AIM OF THE EXERCISE = Keep only the lines of the data below that contain "Aerospace", and copy them.

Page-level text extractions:
* * * *
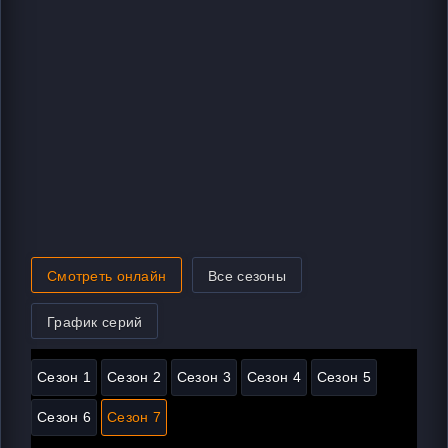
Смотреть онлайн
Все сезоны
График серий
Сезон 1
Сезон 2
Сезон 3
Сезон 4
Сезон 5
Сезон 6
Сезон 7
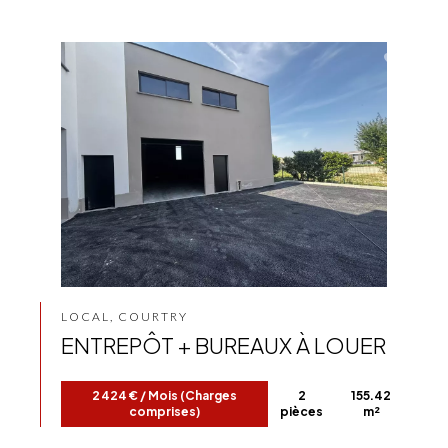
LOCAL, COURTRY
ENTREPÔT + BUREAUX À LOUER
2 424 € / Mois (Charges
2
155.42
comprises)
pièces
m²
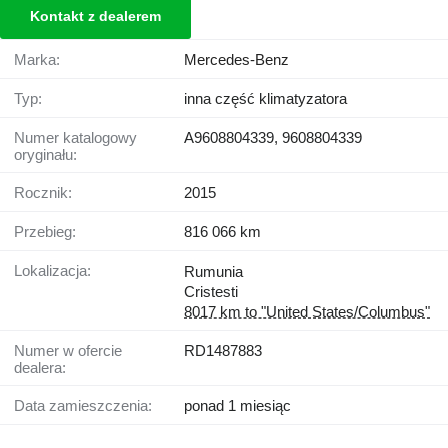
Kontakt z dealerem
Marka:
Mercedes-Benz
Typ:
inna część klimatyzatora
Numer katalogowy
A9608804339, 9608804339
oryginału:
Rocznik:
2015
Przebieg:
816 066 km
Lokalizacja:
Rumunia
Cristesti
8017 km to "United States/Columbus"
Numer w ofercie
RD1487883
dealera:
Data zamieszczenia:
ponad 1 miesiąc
* * * *
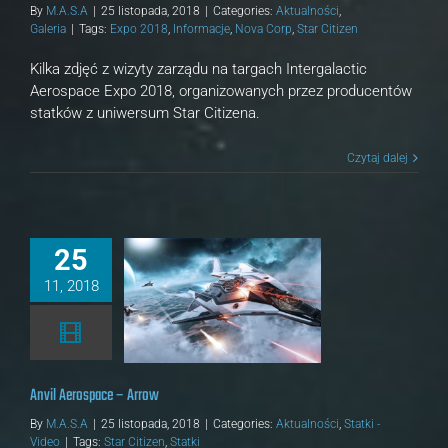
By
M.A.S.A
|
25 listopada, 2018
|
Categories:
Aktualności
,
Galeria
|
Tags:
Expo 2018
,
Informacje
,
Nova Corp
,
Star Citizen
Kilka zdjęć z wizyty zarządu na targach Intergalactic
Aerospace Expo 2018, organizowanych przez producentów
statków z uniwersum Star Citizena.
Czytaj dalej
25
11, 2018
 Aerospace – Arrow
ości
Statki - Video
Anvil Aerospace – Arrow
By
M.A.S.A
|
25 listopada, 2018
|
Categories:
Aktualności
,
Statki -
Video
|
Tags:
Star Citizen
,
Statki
* * * *
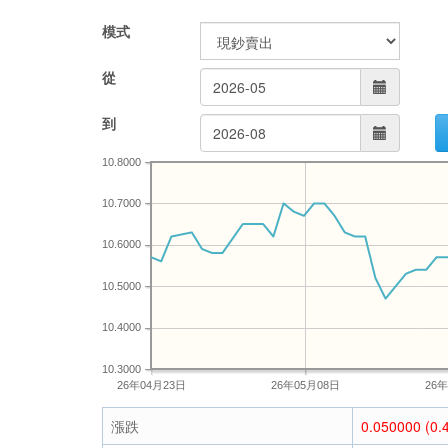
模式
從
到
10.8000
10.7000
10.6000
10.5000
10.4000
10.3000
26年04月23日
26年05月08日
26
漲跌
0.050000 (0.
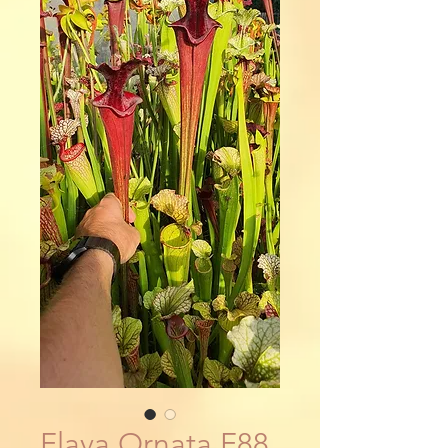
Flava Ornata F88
* * * *
RESULT OF THE EXERCISE =
Aerospace Expo 2018, organizowanych przez producentów
 Aerospace – Arrow
Anvil Aerospace – Arrow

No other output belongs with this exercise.